━━━ The data

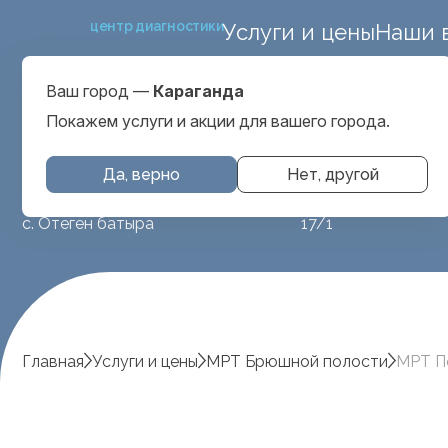
центр диагностики
Услуги и цены
Наши 
улица Алимхана Ер
Выбрать город
Караганда
Ваш город —
Караганда
Покажем услуги и акции для вашего города.
Да, верно
Нет, другой
МРТ животным
ул. Аубакирова
с. Отеген батыра
17/1
Главная
Услуги и цены
МРТ Брюшной полости
МРТ П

━━━━━━

● **Task to carry out**
What you return must match the records exactly, apart from the images, which are omitted.

● **Problem solution**
центр диагностики
Услуги и цены
Наши 
улица Алимхана Ер
Выбрать город
Караганда
Ваш город —
Караганда
Покажем услуги и акции для вашего города.
Да, верно
Нет, другой
МРТ животным
ул. Аубакирова
с. Отеген батыра
17/1
Главная
Услуги и цены
МРТ Брюшной полости
МРТ П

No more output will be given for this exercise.